→ Provided material
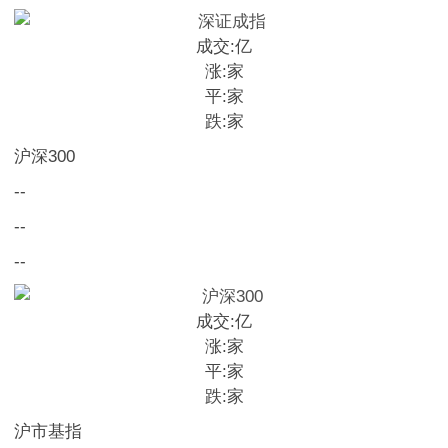
成交:
亿
涨:
家
平:
家
跌:
家
沪深300
--
--
--
成交:
亿
涨:
家
平:
家
跌:
家
沪市基指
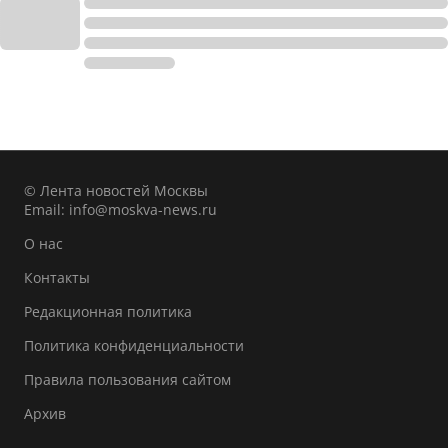
© Лента новостей Москвы
Email:
info@moskva-news.ru
О нас
Контакты
Редакционная политика
Политика конфиденциальности
Правила пользования сайтом
Архив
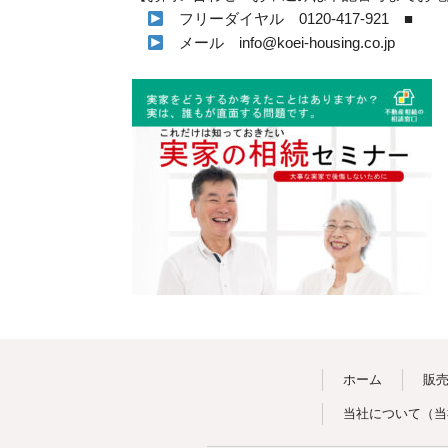
フリーダイヤル 0120-417-921 ■
メール info@koei-housing.co.jp
ホーム
販
当社について
（
当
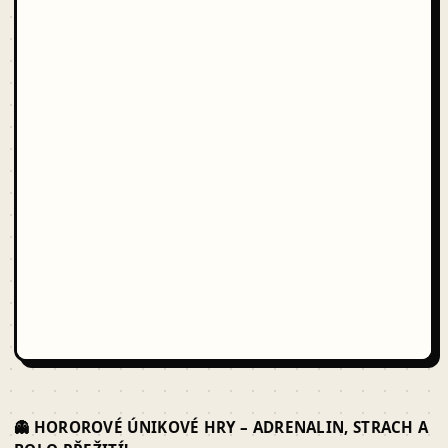
👻 HOROROVÉ ÚNIKOVÉ HRY – ADRENALIN, STRACH A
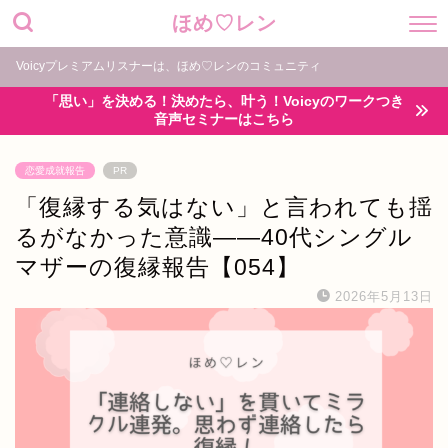
ほめ♡レン
Voicyプレミアムリスナーは、ほめ♡レンのコミュニティ
「思い」を決める！決めたら、叶う！Voicyのワークつき
音声セミナーはこちら
恋愛成就報告
PR
「復縁する気はない」と言われても揺
るがなかった意識——40代シングル
マザーの復縁報告【054】
2026年5月13日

→ Work request
Pictures are to be left out; set down everything else in the records exactly.

→ Exercise output
成交:
亿
涨:
家
平:
家
跌:
家
沪深300
--
--
--
成交:
亿
涨:
家
平:
家
跌:
家
沪市基指
© Лента новостей Москвы
Email:
info@moskva-news.ru
О нас
Контакты
Редакционная политика
Политика конфиденциальности
Правила пользования сайтом
Архив
フリーダイヤル 0120-417-921 ■
メール info@koei-housing.co.jp
ホーム
販
当社について
（
当
👻 HOROROVÉ ÚNIKOVÉ HRY – ADRENALIN, STRACH A
ほめ♡レン
Voicyプレミアムリスナーは、ほめ♡レンのコミュニティ
「思い」を決める！決めたら、叶う！Voicyのワークつき
音声セミナーはこちら
恋愛成就報告
PR
「復縁する気はない」と言われても揺
るがなかった意識——40代シングル
マザーの復縁報告【054】
2026年5月13日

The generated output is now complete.